Après le bisphénol A, le Réseau environnement santé (RES) dénonce les risques du PFOA pour la santé. Le chimiste DuPont, utilisateur de cette substance pour le Teflon de ses poêles  en a annoncé le retrait. À quand l’aveu de nos autorités de santé.


 

Le 6 octobre 2009, le chimiste DuPont s’est engagé à mettre un terme à l’utilisation de PFOA (acide perfluorooctanoïque) pour fabriquer le revêtement antiadhésif Teflon présent dans ses poêles et autres ustensiles de cuisine.

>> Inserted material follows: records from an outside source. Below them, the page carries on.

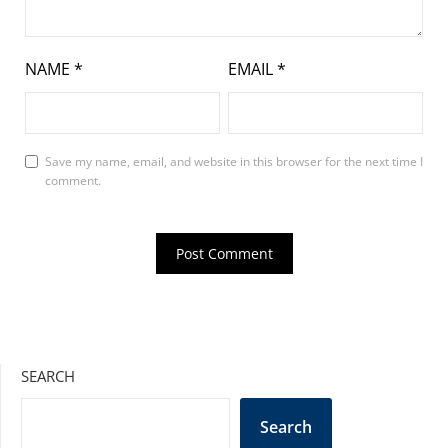
NAME
*
EMAIL
*
Save my name, email, and website in this browser for the next time I
comment.
SEARCH
Search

Si cette substance a grandement facilité le travail de la ménagère, elle émet quand on la chauffe, à cause du PFOA, des produits toxiques. Une toxicité qui a alerté le Réseau environnement santé (RES). Pourtant officiellement, « le risque pour la santé est négligeable » a conclu récemment l’Agence française de sécurité sanitaire des aliments (AFSSA).

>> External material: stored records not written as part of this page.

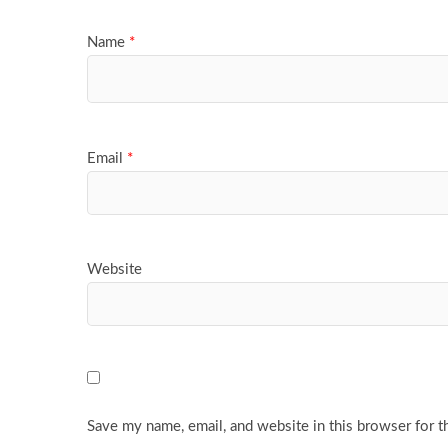
Name
*
Email
*
Website
Save my name, email, and website in this browser for t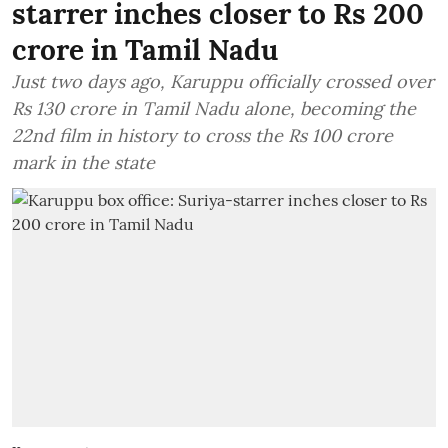
starrer inches closer to Rs 200
crore in Tamil Nadu
Just two days ago, Karuppu officially crossed over
Rs 130 crore in Tamil Nadu alone, becoming the
22nd film in history to cross the Rs 100 crore
mark in the state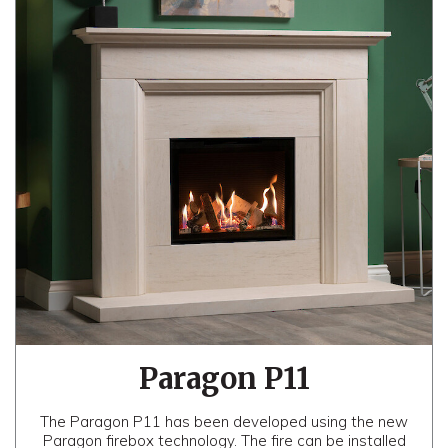
Paragon P11
The Paragon P11 has been developed using the new
Paragon firebox technology. The fire can be installed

Qu’est-ce qui a pu alors inciter la société DuPont à supprimer le PFOA de son produit vedette ? La société est en fait aux premières loges pour constater ses effets néfastes. D’ailleurs, son commentaire résonne comme un aveu : « La présence de PFOA en très faible quantité dans le sang de la population générale soulève des questions. » Aux États-Unis cela fait près de quarante ans que des associations dénoncent les problèmes engendrés par cette substance.

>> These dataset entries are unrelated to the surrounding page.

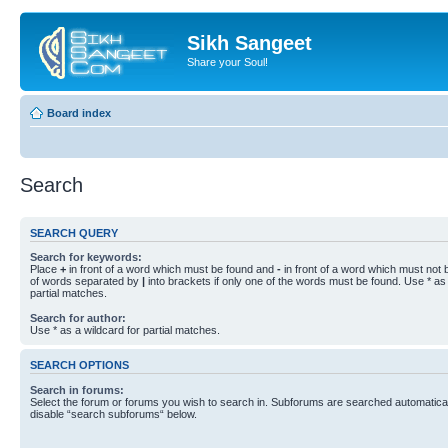
Sikh Sangeet
Share your Soul!
Board index
Search
SEARCH QUERY
Search for keywords:
Place
+
in front of a word which must be found and
-
in front of a word which must not b
of words separated by
|
into brackets if only one of the words must be found. Use * as 
partial matches.
Search for author:
Use * as a wildcard for partial matches.
SEARCH OPTIONS
Search in forums:
Select the forum or forums you wish to search in. Subforums are searched automaticall
disable “search subforums“ below.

Le PFOA fait en effet partie d’une famille de produits organiques persistants, les perfluorés. Il a été associé à une augmentation du taux de cholestérol, mais aussi une hausse du nombre de cancer de la prostate en milieu professionnel. Des études sur l’animal ont montré des effets neurologiques, des atteintes du système immunitaire. Enfin, dernièrement, une étude américano-danoise a constaté un impact sur la qualité du sperme. Ainsi chez des hommes jeunes imprégnés, le nombre de spermatozoïdes est de 6,2 millions en moyenne contre 15,5 millions pour les autres. En dessous de 6,2 millions, on parle de stérilité. Pour toutes ces raisons, le RES a demandé l’interdiction généralisée du PFOA.

Les conséquences sont d’autant plus importantes que cette substance est aussi utilisée dans de nombreux produits – emballages pour pizzas, moquettes antitaches, textiles du type Gore-Tex – on la retrouve donc dans l’environnement quand ces produits se dégradent. Elle a été détectée dans 97 % des échantillons prélevés dans plus de cent rivières au niveau européen. « Or l’AFSSA n’a pris en compte que les sources d’exposition des poêles téflonées », dénonce le RES. Par ailleurs, seul le PFOA a été étudié. « Aujourd’hui, on sait qu’il existe des interactions également toxiques avec d’autres composants perfluorés, comme le PFOS », poursuit l’association.

Tout comme l’a déjà montré l’exemple du bisphénol A, la question du PFOA souligne la défaillance de nos méthodes d’analyse de toxicité. Mais les choses vont peut-être changer. L’AFFSSA vient de se déclarer favorable à la réouverture de l’expertise sur le bisphénol A et promet de revoir son approche pour le PFOA. La suite nous dira si c’est pour gagner du temps… ou si Dupont a bien fait de changer son mode de fabrication.